12 Mayıs 2021

 

'Bu karanlığa Tanrı hükmediyor olamaz...'

 Murat Sevinç   Gazete Duvar

  Kapitalizmin acımasızlığının en gözle görülür olduğu alanlardan biri madencilik. Kıvanç “16 Ton”da, önce kısaca (ve baştan sona vazgeçmediği iğneleyici üslubuyla) insanoğlunun akıllı telefon ve obezite sınırına ulaşmak için epey emek/zaman harcadığını, 'medeniyet' faslında anlatıyor. Buna, kapitalizmin ve Aydınlanma'nın 'kısa tarihi' de diyebiliriz.
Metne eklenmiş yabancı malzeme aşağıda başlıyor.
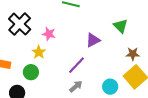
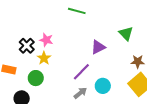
black cross: (20, 24) -> (27, 46), moved, size x0.7
pink star: (49, 34) -> (46, 40), moved
cyan circle: (110, 87) -> (103, 86), moved

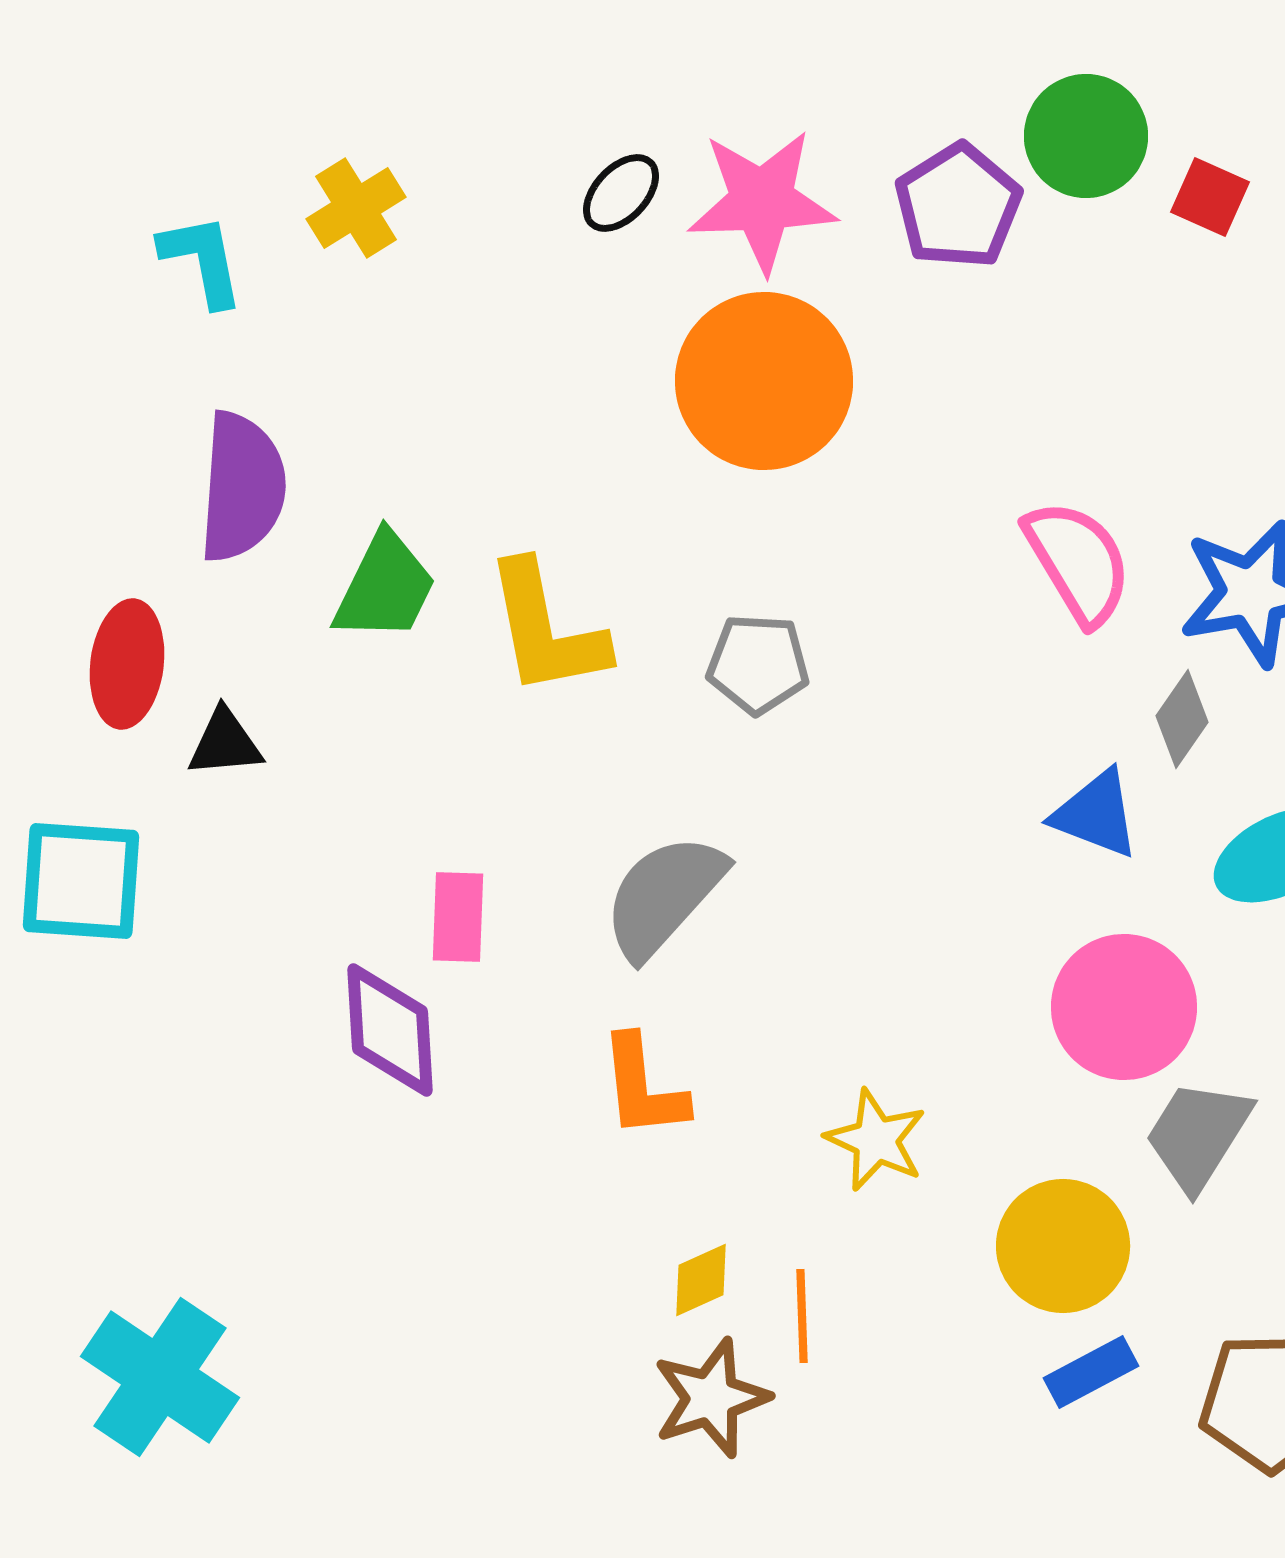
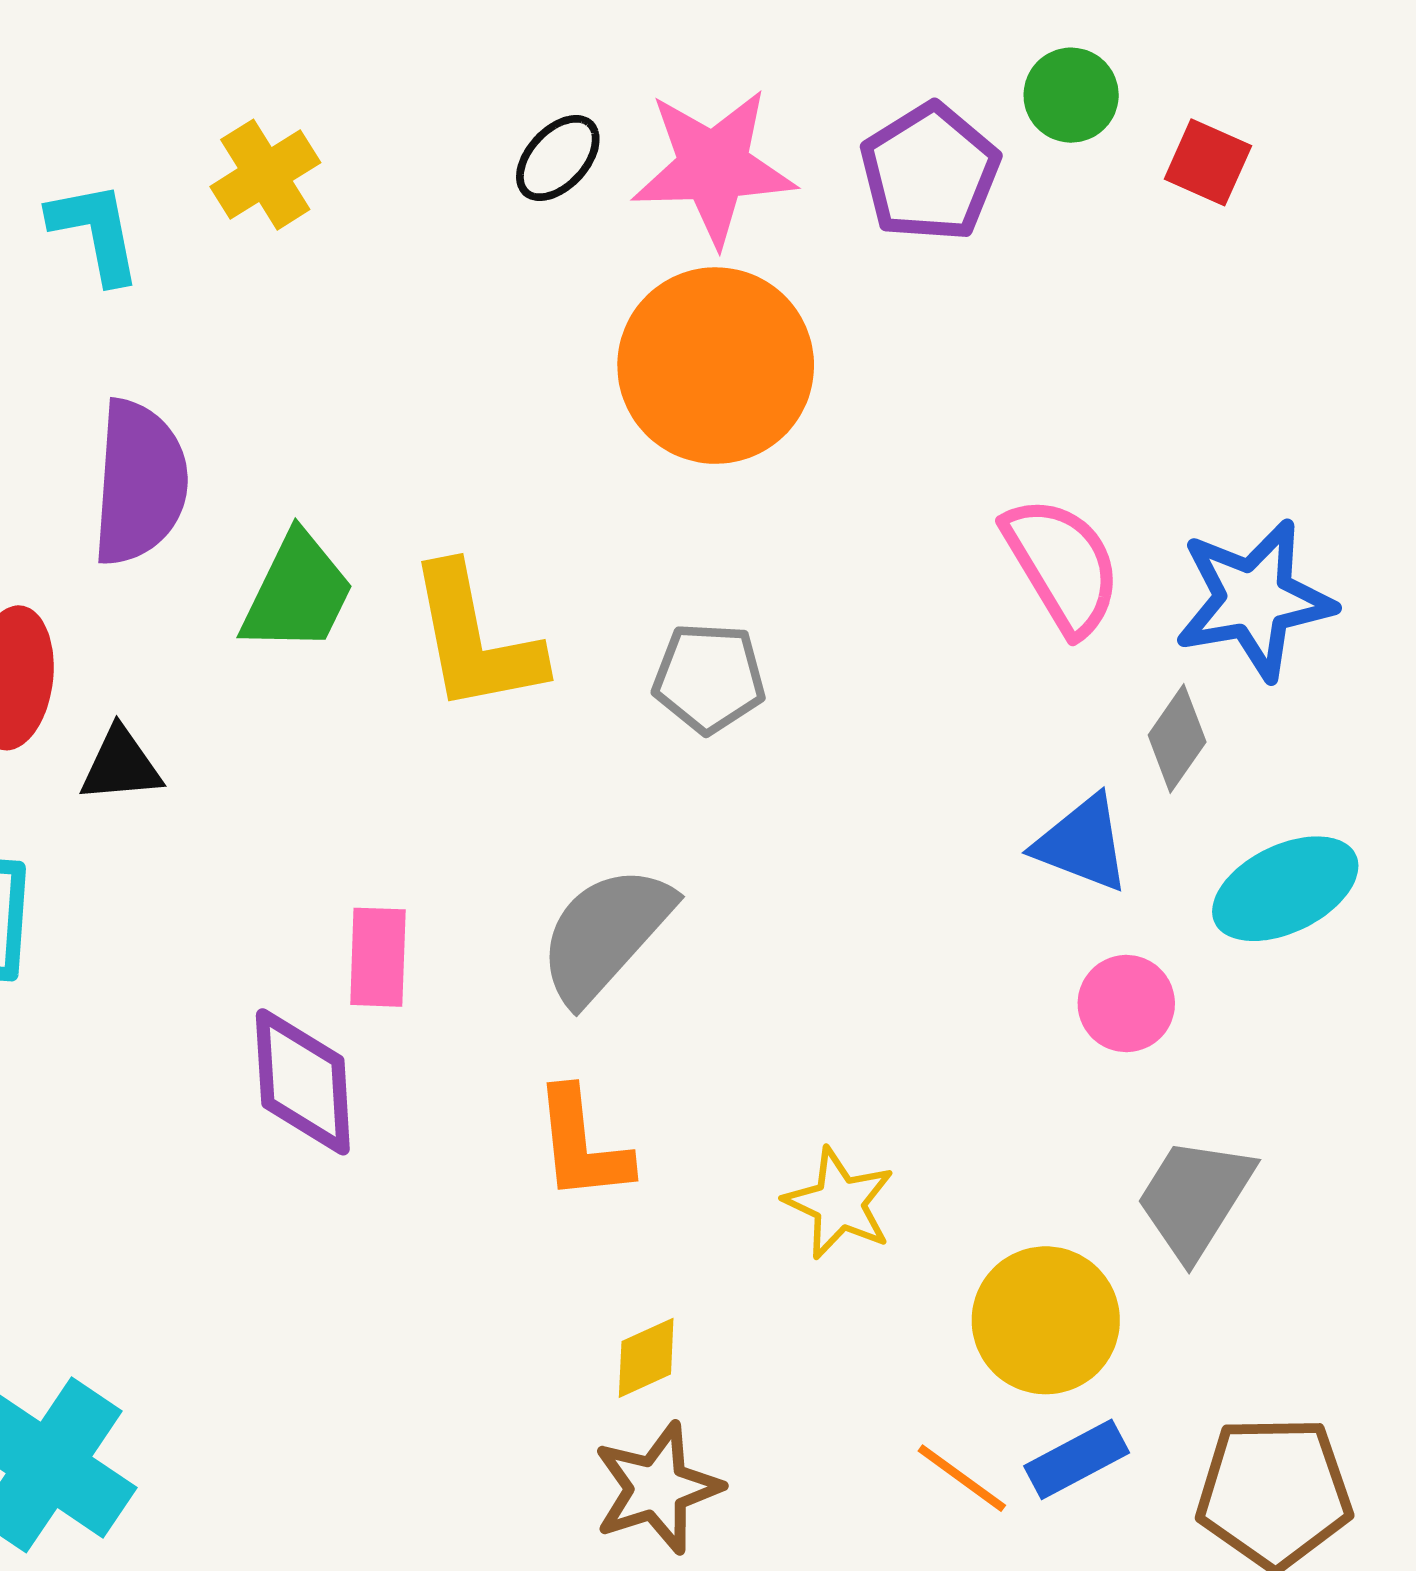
green circle: (1086, 136) -> (1071, 95), size x0.7
pink circle: (1124, 1007) -> (1126, 1004), moved, size x0.6
orange line: (802, 1316) -> (962, 1478), moved, turned -52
Ardından madenciliğe giriş: “Akıl, küçük çocukları madene gönderdi, din de karanlıkta can verenlerin arkasından ilahiler söyleyerek kalanları teselli etti ki, ertesi gün yine madene inebildiler.”

  Patlamalar, patlamalar, onlarca yüzlerce ölü, gaz sıkışması, kömür tozu, hastalıklar, ölüm, yine ölüm... Türkiye... Uzun Mehmed adında biri gerçekten var mıydı, yoksa 'halkla ilişkiler' faaliyetinin ürünü mü, söylendiği gibi 1829'da mı fark edilmiş kömür, iyi de bölge halkı kömürü yüzlerce yıldır tanıyor... 19. yüzyılda devletin kömürle ilişkisi başlıyor alsında, çok bildik yolla, belli bir yaşın üzerindeki çocuklar da madene indiriliyor, yaralanmasalar keşke çünkü tedavi masrafını kendileri karşılayacak... 1920'ler, Cumhuriyet devrinin maden ve madenci siyaseti, neyse ki artık 'akılla' yönetildiği için ülke daha rafine sömürü yöntem ve söylemi mümkün, 1929'da İş Bankası bölgeye giriyor, madencileri bir arada yaşatmak iyi hoş ancak o mahallelerin 'sanayi mahallesi' olmaması gerek, sınıf bilinci tehlikeli, hem zaten en iyisi 'sınıfsız kaynaşmış bir kitle' olabilmek, bir arada yaşarken geleneksel hayatlarından kopmamaları çok iyi olur, iyi bir danışman gerekli, Bartel Granning danışman olur, yetenekli bir danışman, ona herkes danışabiliyor!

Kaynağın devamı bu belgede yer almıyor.